Extracted page text data:
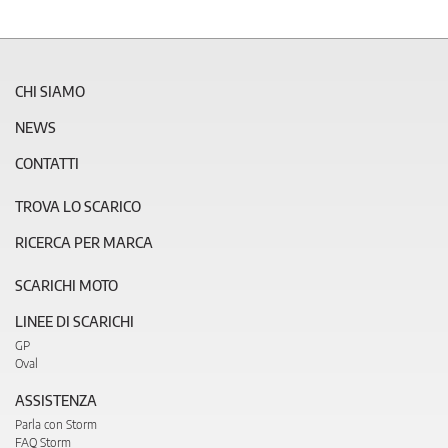
CHI SIAMO
NEWS
CONTATTI
TROVA LO SCARICO
RICERCA PER MARCA
SCARICHI MOTO
LINEE DI SCARICHI
GP
Oval
ASSISTENZA
Parla con Storm
FAQ Storm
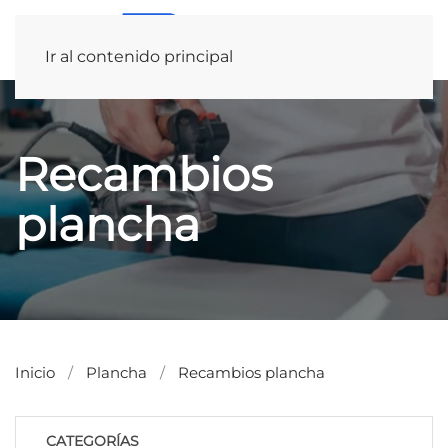
Ir al contenido principal
Recambios
plancha
Inicio
Plancha
Recambios plancha
CATEGORÍAS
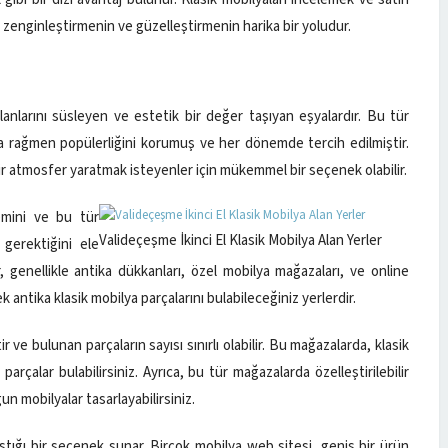
zı zenginleştirmenin ve güzelleştirmenin harika bir yoludur.
alanlarını süsleyen ve estetik bir değer taşıyan eşyalardır. Bu tür
na rağmen popülerliğini korumuş ve her dönemde tercih edilmiştir.
ir atmosfer yaratmak isteyenler için mükemmel bir seçenek olabilir.
emini ve bu tür
Valideçeşme İkinci El Klasik Mobilya Alan Yerler
 gerektiğini ele
er, genellikle antika dükkanları, özel mobilya mağazaları, ve online
ek antika klasik mobilya parçalarını bulabileceğiniz yerlerdir.
 ve bulunan parçaların sayısı sınırlı olabilir. Bu mağazalarda, klasik
çalar bulabilirsiniz. Ayrıca, bu tür mağazalarda özelleştirilebilir
n mobilyalar tasarlayabilirsiniz.
laştığı bir seçenek sunar. Birçok mobilya web sitesi, geniş bir ürün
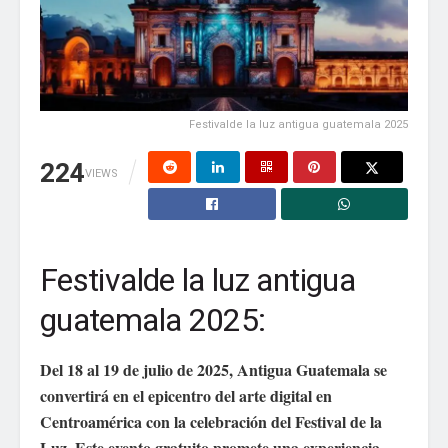
Web
Guarda mi nombre, correo electrónico y web en
Festivalde la luz antigua guatemala 2025
este navegador para la próxima vez que comente.
224
VIEWS
Festivalde la luz antigua
guatemala 2025:
Del 18 al 19 de julio de 2025, Antigua Guatemala se
convertirá en el epicentro del arte digital en
Centroamérica con la celebración del Festival de la
Luz. Este evento gratuito promete una experiencia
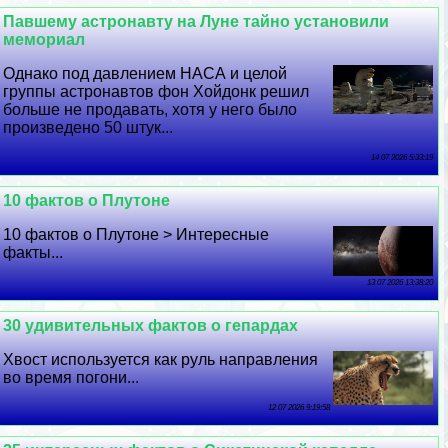
Павшему астронавту на Луне тайно установили
мемориал
Однако под давлением НАСА и целой
группы астронавтов фон Хойдонк решил
больше не продавать, хотя у него было
произведено 50 штук...
14 07 2026 5:33:19
10 фактов о Плутоне
10 фактов о Плутоне > Интересные
факты...
13 07 2026 13:38:20
30 удивительных фактов о гепардах
Хвост используется как руль направления
во время погони...
12 07 2026 9:19:58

=== Task directions ===
Begin with the line containing "convertirá en el", stop at the last line of the records above, and copy every line in between exactly, both ends included, with no pictures.

=== Completed exercise ===
convertirá en el epicentro del arte digital en
Centroamérica con la celebración del Festival de la
Luz. Este evento gratuito promete una experiencia
Павшему астронавту на Луне тайно установили
мемориал
Однако под давлением НАСА и целой
группы астронавтов фон Хойдонк решил
больше не продавать, хотя у него было
произведено 50 штук...
14 07 2026 5:33:19
10 фактов о Плутоне
10 фактов о Плутоне > Интересные
факты...
13 07 2026 13:38:20
30 удивительных фактов о гепардах
Хвост используется как руль направления
во время погони...
12 07 2026 9:19:58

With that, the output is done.